Percorso 4 – IA e scuola: incontro con le famiglie (8 ore): un momento di alfabetizzazione digitale aperto a genitori e personale educativo.
Laboratori “IA in Classe” – presso la sede di Velletri
Sette laboratori formativi sul campo, per un totale di 14 edizioni, condotti in presenza nelle classi con il coinvolgimento diretto degli studenti: generazione di contenuti didattici con LLM, valutazione personalizzata, progettazione curricolare, educazione civica digitale, inclusione e strumenti per i BES, applicazioni IA per le discipline STEM. I laboratori rappresentano il 60,6% dell’investimento complessivo, a garanzia della centralità della sperimentazione didattica in aula.
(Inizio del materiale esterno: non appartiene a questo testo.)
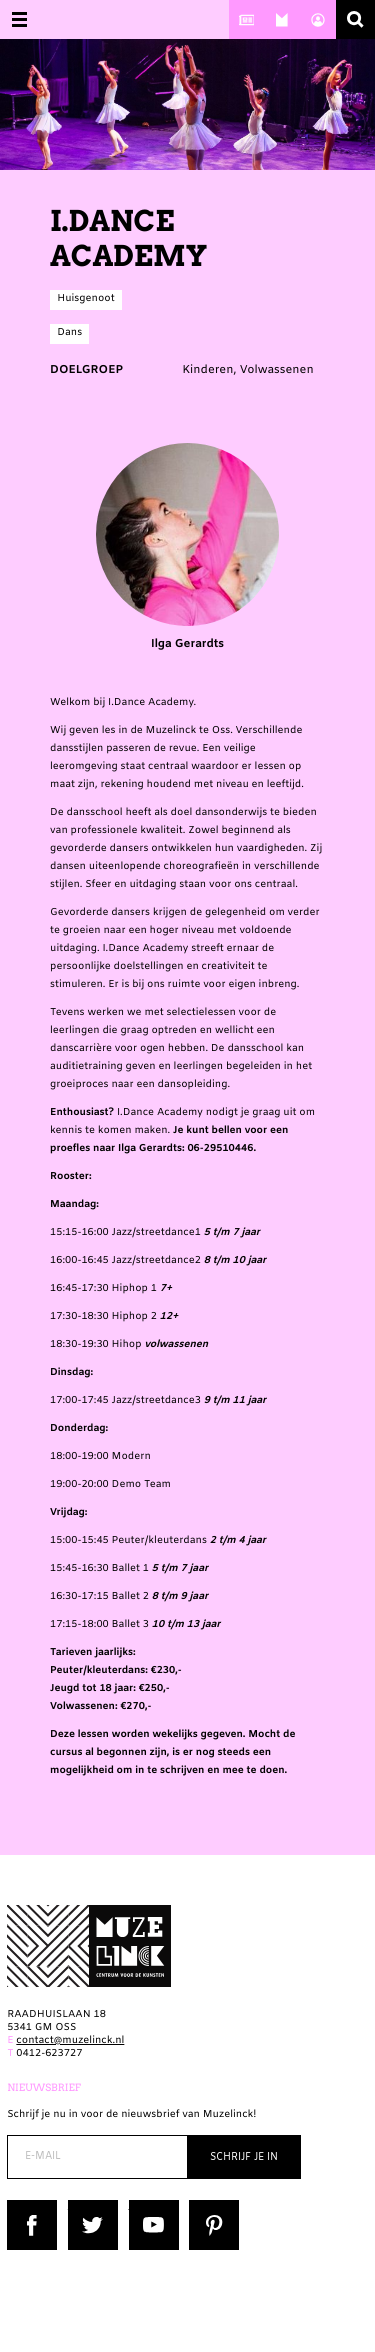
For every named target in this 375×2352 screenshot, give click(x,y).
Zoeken (355, 19)
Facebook (31, 2206)
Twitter (86, 2206)
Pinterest (211, 2206)
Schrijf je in (244, 2157)
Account (318, 19)
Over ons (282, 19)
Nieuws (247, 19)
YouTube (150, 2206)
Il valore aggiunto: certificazione ICDL AI
L’essere AICA Test Center accreditato conferisce al progetto un elemento distintivo: al termine della Summer School e dei laboratori, il personale partecipante potrà conseguire la certificazione ICDL Artificial Intelligence direttamente presso i laboratori dell’istituto, ottenendo un riconoscimento delle competenze acquisite valido a livello europeo, in aggiunta all’attestato rilasciato dalla piattaforma “Scuola Futura”.
Il progetto garantisce il rilascio di attestati a un minimo di 132 unità di personale scolastico – ampiamente superiore al requisito minimo di 50 previsto dall’Avviso – con una prospettiva di sostenibilità che trasforma lo snodo formativo da iniziativa temporanea a polo permanente per le competenze digitali nel territorio.
La parola alla Dirigente Scolastica
“IA DOCET non è solo un progetto di formazione: è la scelta consapevole di dotare la nostra comunità scolastica degli strumenti per affrontare con competenza e spirito critico la trasformazione digitale in atto. Mettiamo a disposizione del territorio un’infrastruttura formativa solida, certificata, radicata nelle partnership universitarie, perché l’intelligenza artificiale nella scuola non sia un’imposizione ma un’opportunità governata dai docenti, con i docenti e per gli studenti.”